China is constantly in the news, especially when comes to developments in business. If you do business in Greater China, across the APAC and around the world, if you have the vision of the greater growth and opportunities in this emerging market, you know it takes new insights in order to build and hold a competitive advantage in a highly volatile global landscape. So how about studying there - more specifically, in China’s biggest and richest city?
Shanghai is China’s economic hub. Positioned on the country’s central coast, the city generates a quarter of China’s import and export value and 12.5% of the nation’s total revenue. While Mandarin and English will serve you well, exposure to the Shanghai dialect provides a competitive edge at the heart of China’s business culture. A cast of 23 million inhabitants will welcome you to this thriving metropolis, a city with its foundations in trade and shipping and its eye on industrial and social transformation.
Better yet, Shanghai is a truly international setting, actively embracing Western influences, cultural exchange, and global connectivity. This open ethos is reflected in Shanghai's increasing global influence, buoyed by local developments in creative design, the film industry, and the art scene.
You’ll be in good company. The number of international students in China has doubled over the past decade, launching the destination to number three in the world after the US and the UK. The student population continues to grow by 10 percent year on year, so now’s a great time to get in – the groundwork has been laid, but the opportunities are still there to enjoy as the country’s economic significance rises and rises. Even if you don’t end up working in China, the benefits of studying in Shanghai at this pivotal moment and the flexibility you’ll develop to get by will serve you well throughout your career.
You can take advantage of this wealth of benefits with the Fudan MBA Programs. All the programs introduce modern management theory and methods to its students while teaching them to adapt to a Chinese business environment. The carefully-designed program equips you with the fundamentals of business through a curriculum of core courses, while you can customize your experience by selecting from a number of in-depth elective modules – allowing you to zero in on the local scene or broaden out to international finance management and marketing as you wish.

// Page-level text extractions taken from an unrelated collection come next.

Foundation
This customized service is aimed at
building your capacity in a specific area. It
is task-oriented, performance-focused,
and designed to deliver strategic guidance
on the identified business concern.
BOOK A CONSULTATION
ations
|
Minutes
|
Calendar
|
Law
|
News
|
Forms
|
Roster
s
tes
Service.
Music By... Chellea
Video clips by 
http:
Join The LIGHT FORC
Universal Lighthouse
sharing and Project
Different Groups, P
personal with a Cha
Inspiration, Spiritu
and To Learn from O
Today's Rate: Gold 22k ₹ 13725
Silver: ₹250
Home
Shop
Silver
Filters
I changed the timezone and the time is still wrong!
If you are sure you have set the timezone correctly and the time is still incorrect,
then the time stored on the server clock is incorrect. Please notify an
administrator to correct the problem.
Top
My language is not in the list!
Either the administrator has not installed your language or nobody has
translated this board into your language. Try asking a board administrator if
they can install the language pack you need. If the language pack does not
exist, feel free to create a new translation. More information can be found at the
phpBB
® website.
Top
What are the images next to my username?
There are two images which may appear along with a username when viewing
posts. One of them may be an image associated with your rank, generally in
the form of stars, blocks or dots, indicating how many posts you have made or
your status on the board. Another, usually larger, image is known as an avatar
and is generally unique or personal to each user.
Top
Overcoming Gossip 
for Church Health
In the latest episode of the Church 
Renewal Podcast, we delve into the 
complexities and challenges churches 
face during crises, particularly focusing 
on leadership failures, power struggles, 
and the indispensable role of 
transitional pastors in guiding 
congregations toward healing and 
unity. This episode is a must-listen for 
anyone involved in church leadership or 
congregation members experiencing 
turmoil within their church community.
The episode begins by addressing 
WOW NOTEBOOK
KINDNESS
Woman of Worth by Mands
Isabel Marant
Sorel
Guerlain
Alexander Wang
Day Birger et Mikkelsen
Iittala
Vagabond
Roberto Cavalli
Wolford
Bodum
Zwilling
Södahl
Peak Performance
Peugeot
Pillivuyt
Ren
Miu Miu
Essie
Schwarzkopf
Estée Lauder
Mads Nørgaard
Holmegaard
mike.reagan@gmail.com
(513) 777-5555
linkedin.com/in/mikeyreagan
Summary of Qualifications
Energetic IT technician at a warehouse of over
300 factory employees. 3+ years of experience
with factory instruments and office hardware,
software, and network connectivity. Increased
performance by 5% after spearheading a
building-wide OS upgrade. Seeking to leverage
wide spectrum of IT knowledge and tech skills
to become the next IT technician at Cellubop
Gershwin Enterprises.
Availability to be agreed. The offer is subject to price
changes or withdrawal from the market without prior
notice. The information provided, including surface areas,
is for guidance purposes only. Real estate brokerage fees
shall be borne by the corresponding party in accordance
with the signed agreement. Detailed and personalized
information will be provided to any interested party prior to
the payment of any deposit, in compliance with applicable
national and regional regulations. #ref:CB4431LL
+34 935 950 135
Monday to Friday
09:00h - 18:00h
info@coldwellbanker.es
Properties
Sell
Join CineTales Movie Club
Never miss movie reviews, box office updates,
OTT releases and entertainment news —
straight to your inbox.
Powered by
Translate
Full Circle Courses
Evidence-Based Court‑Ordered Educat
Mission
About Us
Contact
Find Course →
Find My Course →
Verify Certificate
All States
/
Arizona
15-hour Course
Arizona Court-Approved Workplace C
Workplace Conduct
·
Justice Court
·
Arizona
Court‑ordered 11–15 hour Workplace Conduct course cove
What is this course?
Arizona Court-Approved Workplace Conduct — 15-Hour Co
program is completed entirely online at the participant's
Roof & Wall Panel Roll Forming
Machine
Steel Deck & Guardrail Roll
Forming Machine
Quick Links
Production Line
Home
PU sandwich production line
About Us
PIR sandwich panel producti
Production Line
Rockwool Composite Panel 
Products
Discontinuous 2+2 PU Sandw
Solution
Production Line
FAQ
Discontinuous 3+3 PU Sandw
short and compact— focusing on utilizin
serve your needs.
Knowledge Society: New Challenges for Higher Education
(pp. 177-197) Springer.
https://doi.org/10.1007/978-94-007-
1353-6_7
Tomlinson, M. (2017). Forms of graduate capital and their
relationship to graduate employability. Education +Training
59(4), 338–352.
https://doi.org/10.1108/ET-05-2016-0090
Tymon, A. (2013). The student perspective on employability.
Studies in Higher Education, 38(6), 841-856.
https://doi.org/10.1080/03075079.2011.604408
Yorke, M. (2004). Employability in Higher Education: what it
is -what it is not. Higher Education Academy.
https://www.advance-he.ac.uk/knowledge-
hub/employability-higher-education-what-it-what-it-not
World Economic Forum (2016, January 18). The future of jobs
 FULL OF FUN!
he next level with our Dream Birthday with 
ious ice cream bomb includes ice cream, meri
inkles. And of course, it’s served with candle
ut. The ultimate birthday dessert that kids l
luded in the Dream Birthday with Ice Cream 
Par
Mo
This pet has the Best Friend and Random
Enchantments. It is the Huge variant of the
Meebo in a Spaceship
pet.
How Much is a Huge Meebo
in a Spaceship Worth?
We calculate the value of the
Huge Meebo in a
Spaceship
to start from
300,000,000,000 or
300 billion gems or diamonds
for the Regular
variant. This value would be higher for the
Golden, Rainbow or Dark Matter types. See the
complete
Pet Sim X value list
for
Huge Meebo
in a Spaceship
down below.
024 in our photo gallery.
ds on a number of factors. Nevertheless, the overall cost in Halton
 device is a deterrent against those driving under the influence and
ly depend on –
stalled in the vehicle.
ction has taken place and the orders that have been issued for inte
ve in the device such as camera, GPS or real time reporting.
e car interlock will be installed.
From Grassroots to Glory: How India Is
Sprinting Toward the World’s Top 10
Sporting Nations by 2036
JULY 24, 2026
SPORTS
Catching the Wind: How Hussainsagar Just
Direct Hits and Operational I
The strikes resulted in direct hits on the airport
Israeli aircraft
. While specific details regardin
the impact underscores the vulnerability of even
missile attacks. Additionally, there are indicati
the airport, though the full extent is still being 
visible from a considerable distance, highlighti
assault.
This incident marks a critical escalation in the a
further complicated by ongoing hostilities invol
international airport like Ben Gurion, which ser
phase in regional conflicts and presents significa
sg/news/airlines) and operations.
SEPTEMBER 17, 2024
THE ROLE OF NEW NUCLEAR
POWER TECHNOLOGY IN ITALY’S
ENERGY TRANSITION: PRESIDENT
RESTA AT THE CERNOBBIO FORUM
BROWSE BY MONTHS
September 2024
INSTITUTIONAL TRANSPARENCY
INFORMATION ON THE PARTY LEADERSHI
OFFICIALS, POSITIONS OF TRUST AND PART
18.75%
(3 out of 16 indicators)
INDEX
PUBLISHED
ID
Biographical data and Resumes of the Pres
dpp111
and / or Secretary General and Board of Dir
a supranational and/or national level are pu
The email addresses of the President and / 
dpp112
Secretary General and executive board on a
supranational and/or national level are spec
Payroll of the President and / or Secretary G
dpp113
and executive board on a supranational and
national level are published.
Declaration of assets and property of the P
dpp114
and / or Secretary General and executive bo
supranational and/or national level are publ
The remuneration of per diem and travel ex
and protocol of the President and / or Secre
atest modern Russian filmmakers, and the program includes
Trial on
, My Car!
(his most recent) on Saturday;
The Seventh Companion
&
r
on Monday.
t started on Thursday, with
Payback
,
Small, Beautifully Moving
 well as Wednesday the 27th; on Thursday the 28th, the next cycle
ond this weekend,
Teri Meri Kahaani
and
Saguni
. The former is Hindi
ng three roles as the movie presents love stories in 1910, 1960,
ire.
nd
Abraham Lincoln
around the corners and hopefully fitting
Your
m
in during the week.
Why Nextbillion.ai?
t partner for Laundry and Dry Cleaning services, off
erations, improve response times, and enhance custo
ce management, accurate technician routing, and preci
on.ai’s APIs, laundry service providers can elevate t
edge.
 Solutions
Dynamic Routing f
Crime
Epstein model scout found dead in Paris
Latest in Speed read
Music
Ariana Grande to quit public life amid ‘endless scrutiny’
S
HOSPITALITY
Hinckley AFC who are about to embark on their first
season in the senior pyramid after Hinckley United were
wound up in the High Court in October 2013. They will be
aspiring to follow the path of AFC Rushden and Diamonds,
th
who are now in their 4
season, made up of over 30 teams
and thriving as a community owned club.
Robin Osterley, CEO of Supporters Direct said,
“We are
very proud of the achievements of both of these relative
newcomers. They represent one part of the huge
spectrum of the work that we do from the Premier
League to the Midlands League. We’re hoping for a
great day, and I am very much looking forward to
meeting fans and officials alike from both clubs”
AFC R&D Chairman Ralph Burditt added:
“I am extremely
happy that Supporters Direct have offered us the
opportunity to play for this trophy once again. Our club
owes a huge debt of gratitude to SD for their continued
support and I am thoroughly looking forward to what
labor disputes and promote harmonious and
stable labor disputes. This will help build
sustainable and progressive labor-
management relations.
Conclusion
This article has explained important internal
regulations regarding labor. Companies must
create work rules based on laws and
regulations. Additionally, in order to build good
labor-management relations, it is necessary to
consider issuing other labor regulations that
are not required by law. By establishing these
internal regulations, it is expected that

Fudan’s alumni speak highly of the experience – and the prospects. American David Schuessler was attracted by the diverse student body and fabulous curriculum, concluding quite rightly that Fudan’s program is ‘rather difficult but also very worthwhile.'
Turkey’s Ismail Hakki Gorucu elaborates: ‘I chose Shanghai because Shanghai is the business and finance center in China and also in Asia. [The Fudan] curriculum has many opportunities, both theoretical and practical. I have gained some experience how to deal with the real business culture difference and real business situations by using my knowledge I have learned in this MBA program.’
Shoab Momin already had six years experience consulting in India, the Middle East, and China before he applied to Fudan. He signed up for the MBA because he wanted ‘to understand the international know-how of current businesses,’ and indeed found that he was subsequently ‘able to understand the Asian businesses very well.’
Whatever your level of experience and the precise specialism you’d like to learn, you’ll have difficulty finding a stronger and more rewarding platform than the Fudan MBA Programs in Shanghai.